Winifred remained silent thinking furiously. Robbie was feeling pangs of guilt. Why? What had he done? Or was this it? Did they know that it was she who had told Johnny, falsely, that he was the Star Child, the alien? Did it matter? She put a hand to her forehead and Robbie leaned forward.

“Are you ill? Put your head down….”

She took the out he offered and in a few moments was being led from the office by the solicitous girl, and was taken back to her room where she lay down and tried to decide what she should do. Not that, she had much choice actually, and wasn’t this what she had counted on when she realized Obie’s men were closing in on her? But why was Robbie Mueller looking guilty as hell about it? What was the catch? She was tired then, but sleep eluded her, and as she drifted half awake, half asleep, she knew the answer. This was a reprieve only. As soon as they had Johnny ensconced and feeling safe through her efforts, then she would be… sent to the hospital, whatever it was that they planned for her. The thought resolved her indecision and she fell asleep. The next day she accepted the offer and started to plot her escape.

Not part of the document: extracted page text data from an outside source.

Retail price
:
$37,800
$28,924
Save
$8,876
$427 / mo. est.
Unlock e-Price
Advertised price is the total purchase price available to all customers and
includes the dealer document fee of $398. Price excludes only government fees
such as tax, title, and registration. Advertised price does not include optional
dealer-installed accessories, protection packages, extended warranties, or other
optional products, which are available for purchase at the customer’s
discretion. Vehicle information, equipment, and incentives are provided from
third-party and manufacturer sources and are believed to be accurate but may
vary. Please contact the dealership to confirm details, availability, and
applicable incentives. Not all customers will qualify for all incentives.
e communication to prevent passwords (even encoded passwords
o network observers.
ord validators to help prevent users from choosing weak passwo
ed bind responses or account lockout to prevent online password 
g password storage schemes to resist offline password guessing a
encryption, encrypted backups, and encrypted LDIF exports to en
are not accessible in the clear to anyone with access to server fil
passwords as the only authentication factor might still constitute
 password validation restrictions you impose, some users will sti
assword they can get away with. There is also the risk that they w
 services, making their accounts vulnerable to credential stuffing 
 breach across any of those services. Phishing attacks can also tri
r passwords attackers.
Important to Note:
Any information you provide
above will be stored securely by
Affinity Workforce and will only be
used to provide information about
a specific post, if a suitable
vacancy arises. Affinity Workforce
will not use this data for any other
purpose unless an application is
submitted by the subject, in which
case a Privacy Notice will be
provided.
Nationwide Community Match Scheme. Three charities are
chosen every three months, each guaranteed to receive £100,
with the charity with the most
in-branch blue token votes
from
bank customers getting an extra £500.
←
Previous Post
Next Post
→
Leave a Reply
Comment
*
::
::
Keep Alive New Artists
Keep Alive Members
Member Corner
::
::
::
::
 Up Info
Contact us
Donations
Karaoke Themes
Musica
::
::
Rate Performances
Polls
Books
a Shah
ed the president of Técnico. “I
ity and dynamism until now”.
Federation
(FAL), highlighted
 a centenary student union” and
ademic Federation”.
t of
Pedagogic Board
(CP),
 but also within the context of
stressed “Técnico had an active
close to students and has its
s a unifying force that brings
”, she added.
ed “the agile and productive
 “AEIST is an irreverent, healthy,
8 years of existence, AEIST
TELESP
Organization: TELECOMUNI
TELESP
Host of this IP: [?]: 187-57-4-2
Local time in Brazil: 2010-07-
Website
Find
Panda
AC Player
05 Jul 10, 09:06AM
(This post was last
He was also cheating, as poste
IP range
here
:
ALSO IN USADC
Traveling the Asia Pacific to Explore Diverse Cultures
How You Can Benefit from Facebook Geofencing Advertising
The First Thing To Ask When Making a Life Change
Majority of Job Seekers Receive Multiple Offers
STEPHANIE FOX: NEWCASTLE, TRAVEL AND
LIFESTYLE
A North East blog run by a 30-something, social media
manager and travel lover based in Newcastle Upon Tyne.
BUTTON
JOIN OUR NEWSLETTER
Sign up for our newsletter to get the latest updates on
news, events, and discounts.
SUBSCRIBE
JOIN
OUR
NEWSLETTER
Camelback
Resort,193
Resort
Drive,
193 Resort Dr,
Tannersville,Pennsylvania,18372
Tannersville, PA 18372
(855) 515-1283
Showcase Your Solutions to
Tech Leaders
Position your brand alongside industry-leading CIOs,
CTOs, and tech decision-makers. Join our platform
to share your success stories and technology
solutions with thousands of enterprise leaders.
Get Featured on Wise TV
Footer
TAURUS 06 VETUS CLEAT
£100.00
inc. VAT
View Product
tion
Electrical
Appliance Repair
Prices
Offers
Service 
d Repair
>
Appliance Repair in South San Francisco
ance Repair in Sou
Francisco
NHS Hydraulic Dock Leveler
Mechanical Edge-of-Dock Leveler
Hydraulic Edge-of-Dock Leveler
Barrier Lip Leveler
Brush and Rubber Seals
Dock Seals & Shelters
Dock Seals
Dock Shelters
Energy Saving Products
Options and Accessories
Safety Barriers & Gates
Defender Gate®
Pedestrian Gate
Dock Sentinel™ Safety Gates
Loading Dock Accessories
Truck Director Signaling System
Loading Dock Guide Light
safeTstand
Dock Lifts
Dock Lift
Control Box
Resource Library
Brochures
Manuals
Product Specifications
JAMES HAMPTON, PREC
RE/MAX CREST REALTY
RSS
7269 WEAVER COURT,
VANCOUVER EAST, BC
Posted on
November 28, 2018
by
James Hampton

No one could make it down the mountain through the forests, this was accepted as true, perhaps was true. No one lived in the forests, and there was wild life there: bears, snakes, wild boars. There were bogs of quicksand, but more than that, there was no food, no trail, no way to find civilization once more if one became lost in the gloomy depths. They all believed it, and acted on their belief. There were no men posted to keep anyone out of the forests. The road that wound back down the mountain was heavily guarded, with electronic monitoring equipment spaced along its entire length. Winifred didn’t press the point but she did wonder how they knew that no one could make it out through the woods. Or was it a myth, like the myth told to children that the floor around the bed was covered with monsters that would grab them if they didn’t stay under the covers. That one usually worked too. Were the monsters now in the woods? She found it a curious thought, one that she reflected on at length.

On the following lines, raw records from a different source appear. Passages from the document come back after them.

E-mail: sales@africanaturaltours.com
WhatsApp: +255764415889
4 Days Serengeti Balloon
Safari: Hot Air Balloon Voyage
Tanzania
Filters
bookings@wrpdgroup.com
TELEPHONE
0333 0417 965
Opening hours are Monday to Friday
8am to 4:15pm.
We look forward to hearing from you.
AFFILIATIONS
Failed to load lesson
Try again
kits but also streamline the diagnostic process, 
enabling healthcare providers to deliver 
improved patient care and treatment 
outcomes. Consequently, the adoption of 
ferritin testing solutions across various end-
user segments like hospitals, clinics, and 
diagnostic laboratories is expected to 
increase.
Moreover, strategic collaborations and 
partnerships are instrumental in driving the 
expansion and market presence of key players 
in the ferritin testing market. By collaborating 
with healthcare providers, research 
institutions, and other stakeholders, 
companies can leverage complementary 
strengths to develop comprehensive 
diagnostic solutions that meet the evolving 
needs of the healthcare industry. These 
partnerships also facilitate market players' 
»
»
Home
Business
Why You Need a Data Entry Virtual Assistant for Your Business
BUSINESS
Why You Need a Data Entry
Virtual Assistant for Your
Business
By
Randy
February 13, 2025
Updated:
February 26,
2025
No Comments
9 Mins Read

Or, and it seemed more probable that this was the real reason for the lack of concern about the forests, were all the towns on the edges of the forest in the hands of the faithful? If that were so, then there was no escape possible. It made her angry to think of the smirks on their faces: after pushing through the woods for weeks, sore, muddy, gaunt, to be picked up in the first town and brought back, exhibited as proof of the simple words: no escape.

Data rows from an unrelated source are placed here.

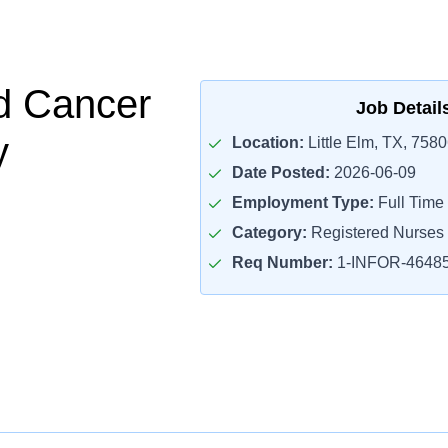
d Cancer
Job Detail
y
Location:
Little Elm, TX, 758
Date Posted:
2026-06-09
Employment Type:
Full Time
Category:
Registered Nurses
Req Number:
1-INFOR-4648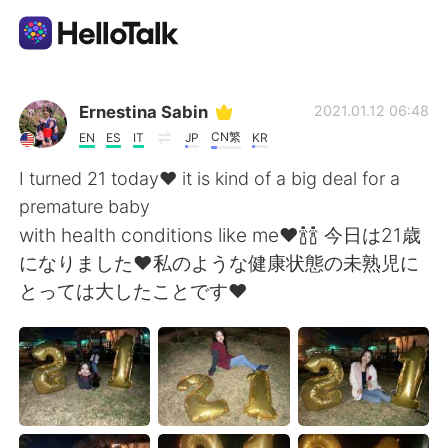
語言交換應用
Ernestina Sabin
2021.01.12 06:48
CN繁
EN
ES
IT
JP
KR
AI Grammar Checker
I turned 21 today❤ it is kind of a big deal for a
premature baby
繁體中文
with health conditions like me❤🍾🍾 今日は21歳
になりました❤私のような健康状態の未熟児に
とっては大したことです❤
English
简体中文
Español
العربية
Français
Deutsch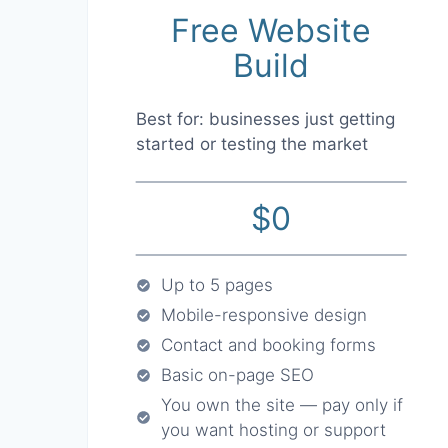
Free Website
Build
Best for: businesses just getting
started or testing the market
$0
Up to 5 pages
Mobile-responsive design
Contact and booking forms
Basic on-page SEO
You own the site — pay only if
you want hosting or support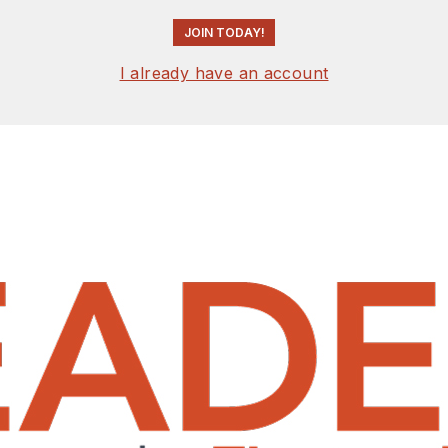
JOIN TODAY!
I already have an account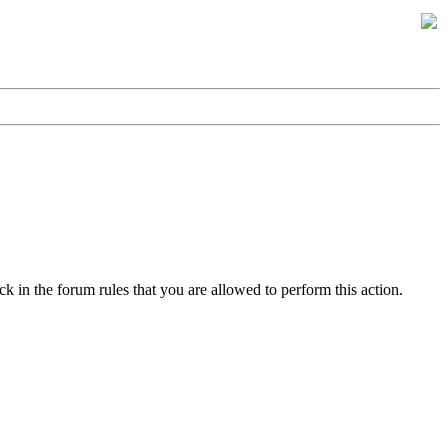
k in the forum rules that you are allowed to perform this action.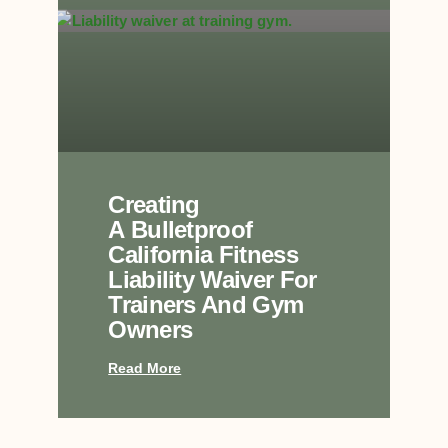
Creating
A Bulletproof
California Fitness
Liability Waiver For
Trainers And Gym
Owners
Read More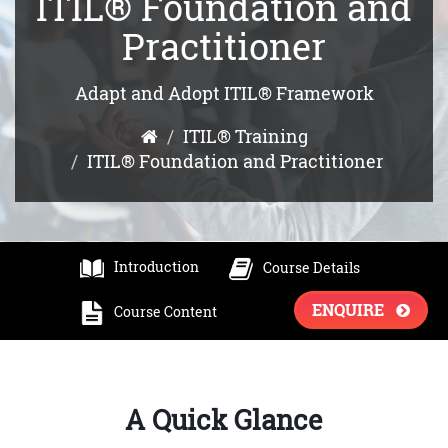
ITIL® Foundation and
Practitioner
Adapt and Adopt ITIL® Framework
ITIL® Training
ITIL® Foundation and Practitioner
Introduction
Course Details
ENQUIRE
Course Content
A Quick Glance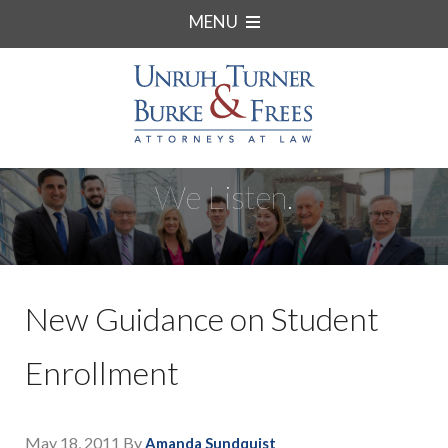
MENU
We Listen.
New Guidance on Student
Enrollment
May 18, 2011
By
Amanda Sundquist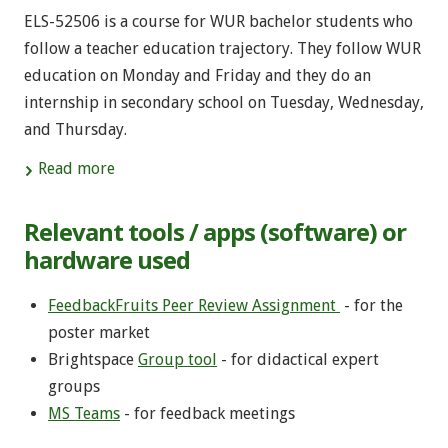
ELS-52506 is a course for WUR bachelor students who
follow a teacher education trajectory. They follow WUR
education on Monday and Friday and they do an
internship in secondary school on Tuesday, Wednesday,
and Thursday.
Read more
Relevant tools / apps (software) or
hardware used
FeedbackFruits Peer Review Assignment
- for the
poster market
Brightspace
Group tool
- for didactical expert
groups
MS Teams
- for feedback meetings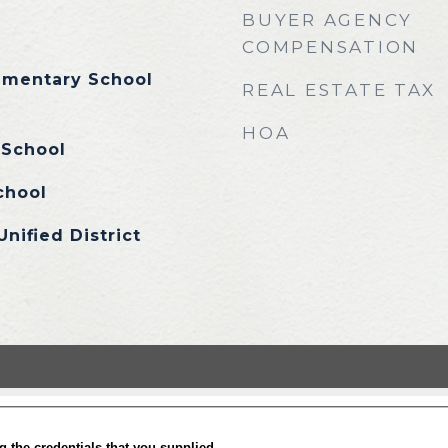
BUYER AGENCY
COMPENSATION
lementary School
REAL ESTATE TAX
HOA
 School
chool
Unified District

Her duties were light. She was not allowed inside the hospital at all, but occasionally she was consulted by Robbie Mueller, and it was he who passed on the instructions to her from Obie, or more likely, Merton. Winifred got the impression more and more strongly that it was Merton who was running the show, and another curious fact that she stored for future consideration was that none of the people around her seemed to realize this.

Her instructions were simple. She was to write a full report of the years she had spent with the Star Child. Period. Busy work? She wasn’t sure. Silently she started it.